We used baseline GRID-HAMD score, treatment condition and BDI-II and Suicidal SIQ-Jr scores at 16 weeks as predictors in the imputation model for GRID-HAMD scores on theoretical grounds (48). We examined both individual items and scale scores from other measures, including measures completed by the parents, to select auxiliary predictors for each GRID-HAMD item, as well as for the BDI-II and SIQ-Jr scores at 16 weeks (53). Predictors for imputing any missing values in these predictor variables themselves were selected using the ‘quickpred’ function of the mice package (51). We used the ‘midastouch’ version of predictive mean matching as the imputation method, which has better performance in small sample contexts (56). We imputed 40 datasets, using 50 iterations of the algorithm. Convergence of the imputation algorithm was assessed by visual inspection of traceplots and found to be satisfactory(48)

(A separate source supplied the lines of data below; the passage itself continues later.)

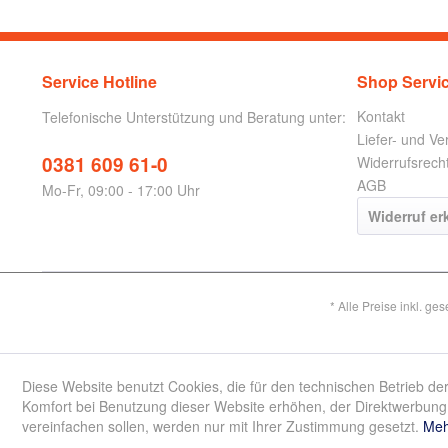
Service Hotline
Shop Servi
Kontakt
Telefonische Unterstützung und Beratung unter:
Liefer- und V
0381 609 61-0
Widerrufsrech
AGB
Mo-Fr, 09:00 - 17:00 Uhr
Widerruf er
* Alle Preise inkl. ge
Diese Website benutzt Cookies, die für den technischen Betrieb der
Komfort bei Benutzung dieser Website erhöhen, der Direktwerbung 
vereinfachen sollen, werden nur mit Ihrer Zustimmung gesetzt.
Meh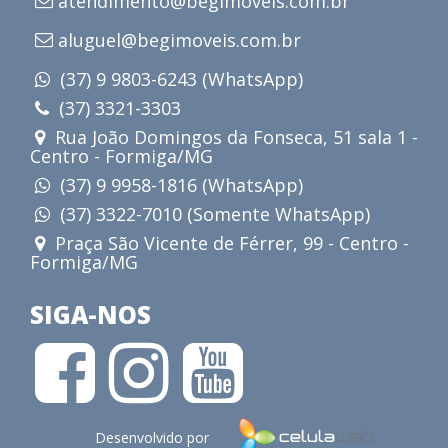
atendimento@begimoveis.com.br
aluguel@begimoveis.com.br
(37) 9 9803-6243 (WhatsApp)
(37) 3321-3303
Rua João Domingos da Fonseca, 51 sala 1 -
Centro - Formiga/MG
(37) 9 9958-1816 (WhatsApp)
(37) 3322-7010 (Somente WhatsApp)
Praça São Vicente de Férrer, 99 - Centro -
Formiga/MG
SIGA-NOS
Desenvolvido por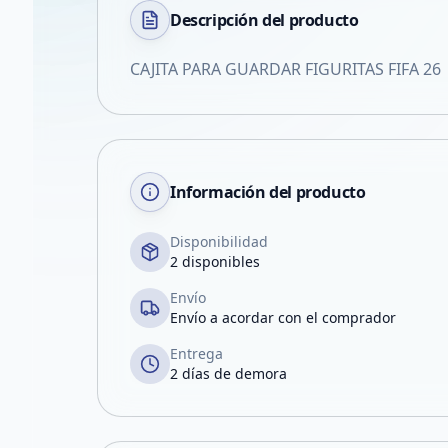
Descripción del
producto
CAJITA PARA GUARDAR FIGURITAS FIFA 26
Información del producto
Disponibilidad
2 disponibles
Envío
Envío a acordar con el comprador
Entrega
2 días de demora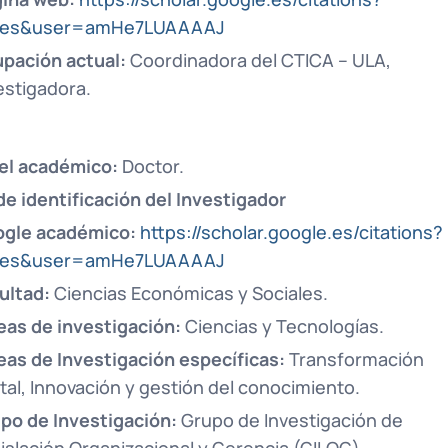
=es&user=amHe7LUAAAAJ
pación actual:
Coordinadora del CTICA – ULA,
estigadora.
el académico:
Doctor.
de identificación del Investigador
gle académico:
https://scholar.google.es/citations?
=es&user=amHe7LUAAAAJ
ultad:
Ciencias Económicas y Sociales.
eas de investigación:
Ciencias y Tecnologías.
eas de Investigación específicas:
Transformación
ital, Innovación y gestión del conocimiento.
po de Investigación:
Grupo de Investigación de
islación Organizacional y Gerencia (GILOG).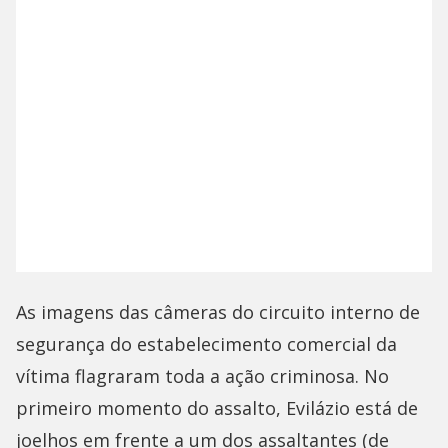
As imagens das câmeras do circuito interno de
segurança do estabelecimento comercial da
vítima flagraram toda a ação criminosa. No
primeiro momento do assalto, Evilázio está de
joelhos em frente a um dos assaltantes (de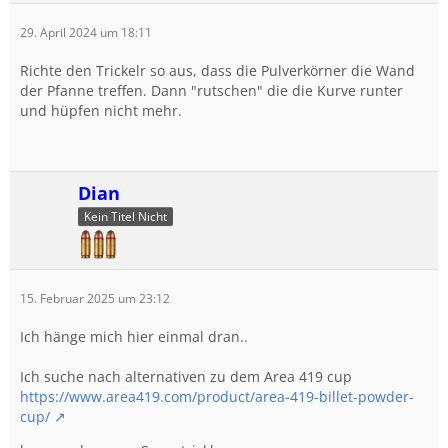
29. April 2024 um 18:11
Richte den Trickelr so aus, dass die Pulverkörner die Wand
der Pfanne treffen. Dann "rutschen" die die Kurve runter
und hüpfen nicht mehr.
Dian
Kein Titel Nicht
15. Februar 2025 um 23:12
Ich hänge mich hier einmal dran..
Ich suche nach alternativen zu dem Area 419 cup
https://www.area419.com/product/area-419-billet-powder-
cup/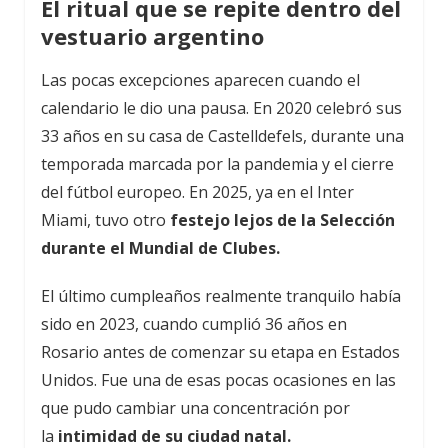
El ritual que se repite dentro del
vestuario argentino
Las pocas excepciones aparecen cuando el
calendario le dio una pausa. En 2020 celebró sus
33 años en su casa de Castelldefels, durante una
temporada marcada por la pandemia y el cierre
del fútbol europeo. En 2025, ya en el Inter
Miami, tuvo otro
festejo lejos de la Selección
durante el Mundial de Clubes.
El último cumpleaños realmente tranquilo había
sido en 2023, cuando cumplió 36 años en
Rosario antes de comenzar su etapa en Estados
Unidos. Fue una de esas pocas ocasiones en las
que pudo cambiar una concentración por
la
intimidad de su ciudad natal.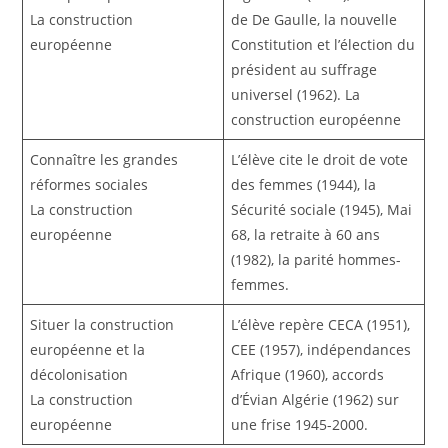
La construction
de De Gaulle, la nouvelle
européenne
Constitution et l’élection du
président au suffrage
universel (1962). La
construction européenne
Connaître les grandes
L’élève cite le droit de vote
réformes sociales
des femmes (1944), la
La construction
Sécurité sociale (1945), Mai
européenne
68, la retraite à 60 ans
(1982), la parité hommes-
femmes.
Situer la construction
L’élève repère CECA (1951),
européenne et la
CEE (1957), indépendances
décolonisation
Afrique (1960), accords
La construction
d’Évian Algérie (1962) sur
européenne
une frise 1945-2000.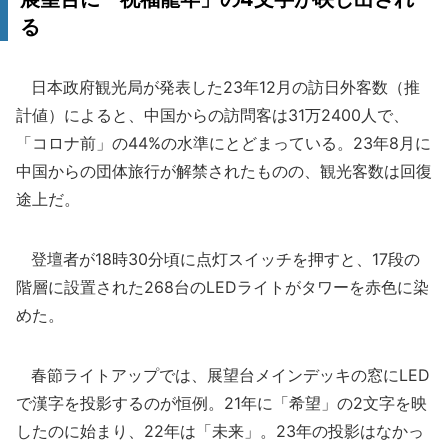
る
日本政府観光局が発表した23年12月の訪日外客数（推
計値）によると、中国からの訪問客は31万2400人で、
「コロナ前」の44%の水準にとどまっている。23年8月に
中国からの団体旅行が解禁されたものの、観光客数は回復
途上だ。
登壇者が18時30分頃に点灯スイッチを押すと、17段の
階層に設置された268台のLEDライトがタワーを赤色に染
めた。
春節ライトアップでは、展望台メインデッキの窓にLED
で漢字を投影するのが恒例。21年に「希望」の2文字を映
したのに始まり、22年は「未来」。23年の投影はなかっ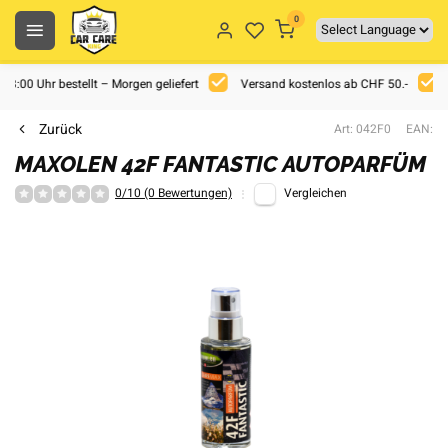
0
 18:00 Uhr bestellt – Morgen geliefert
Versand kostenlos ab CHF 50.-
Zurück
Art: 042F0
EAN:
MAXOLEN 42F FANTASTIC AUTOPARFÜM
0/10 (0 Bewertungen)
Vergleichen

Data were analysed by intent-to-treat (ITT) principles. The primary hypothesis was tested with Fisher’s Exact Test. Linear mixed models were fitted to test whether treatment condition was significantly related to change in scores over time on the primary and secondary outcome variables. For primary outcome measured by GRID-HAMD, which had only two timepoints for the observations, we fitted the model to all the imputed datasets and then pooled the resulting estimates. Pooled estimates according to Rubins rules are reported (48). BDI-II had 55% missing across eight timepoints, primary outcomes with multiple observations were analyzed in a mixed modeling framework, handling missing observations using maximum likelihood estimation (49). Variable selection for multilevel analyses was implemented to minimize the information criteria (IC). Since a group mean can conceal changes at an individual level, a Brinley plot (57) was used to visualize within-subjects effects, from pre- to post-treatment score (Figure 2). The Brinley plot is based on the multiply imputed data set, and the uncertainty of the imputed scores is visualized in the plot.
Analyses were conducted using R (version 3.5.1) and the package lme4 (version 1.1-17) (50, 58) and an alpha level of 0.05.